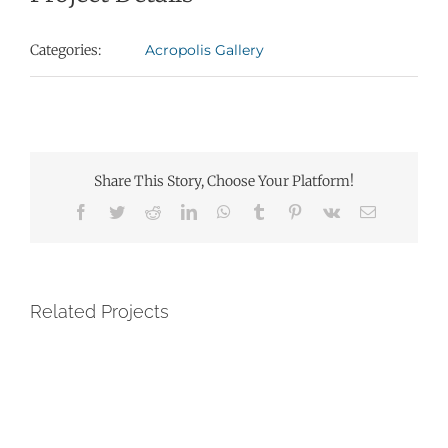
Categories:
Acropolis Gallery
Share This Story, Choose Your Platform!
Facebook
Twitter
Reddit
LinkedIn
WhatsApp
Tumblr
Pinterest
Vk
Email
Related Projects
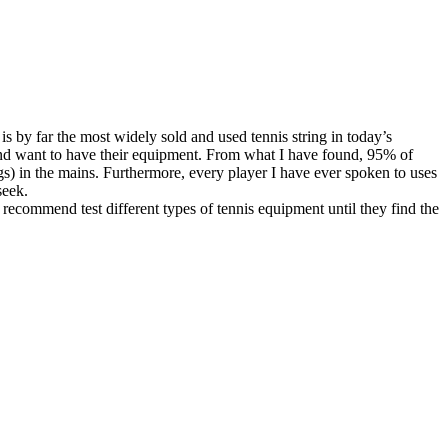
 is by far the most widely sold and used tennis string in today’s
s and want to have their equipment. From what I have found, 95% of
ngs) in the mains. Furthermore, every player I have ever spoken to uses
seek.
 recommend test different types of tennis equipment until they find the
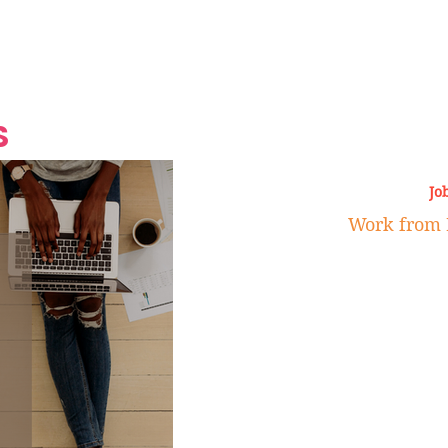
Grand Finale
Hop, Punk, Afrobeats and
Style to the Beach
Shine at Nevis Cult
 CEO of Azul
Destination Weddings
Should Be Eating
Beyond
al
S
Jo
Work from 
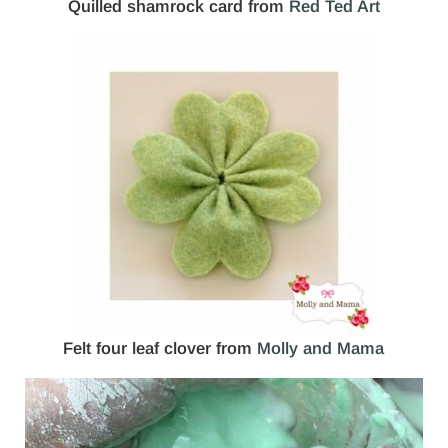
Quilled shamrock card from
Red Ted Art
Felt four leaf clover from
Molly and Mama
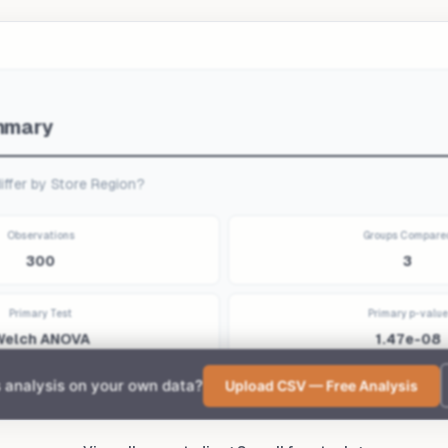
to get your own report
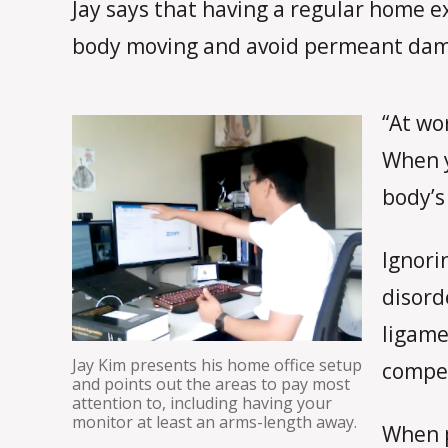
Jay says that having a regular home e
body moving and avoid permeant dam
“At wo
When y
body’s
Ignori
disord
ligame
Jay Kim presents his home office setup
compen
and points out the areas to pay most
attention to, including having your
monitor at least an arms-length away.
When p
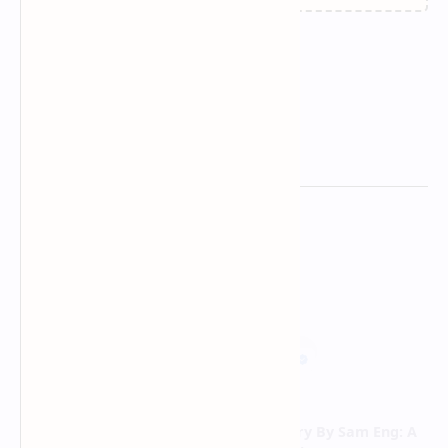
Related Posts
Below, Rusted Gods: Guide
Skate Story By Sam Eng: A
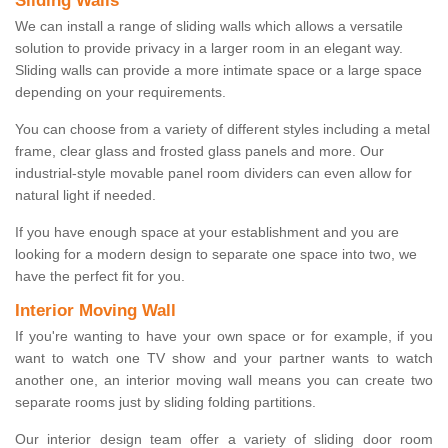
Sliding Walls
We can install a range of sliding walls which allows a versatile
solution to provide privacy in a larger room in an elegant way.
Sliding walls can provide a more intimate space or a large space
depending on your requirements.
You can choose from a variety of different styles including a metal
frame, clear glass and frosted glass panels and more. Our
industrial-style movable panel room dividers can even allow for
natural light if needed.
If you have enough space at your establishment and you are
looking for a modern design to separate one space into two, we
have the perfect fit for you.
Interior Moving Wall
If you're wanting to have your own space or for example, if you
want to watch one TV show and your partner wants to watch
another one, an interior moving wall means you can create two
separate rooms just by sliding folding partitions.
Our interior design team offer a variety of sliding door room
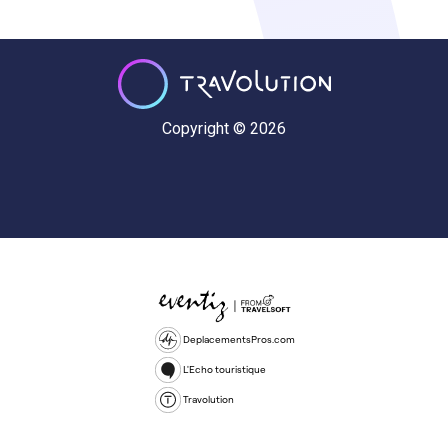
Copyright © 2026
DeplacementsPros.com
L'Echo touristique
Travolution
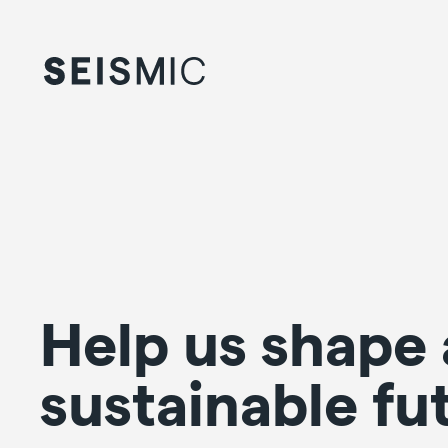
Help us shape 
sustainable fu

################

**What is expected**
Take every line from the listing above that includes the word "home" and copy it.

**Response**
Jay says that having a regular home e
Jay Kim presents his home office setup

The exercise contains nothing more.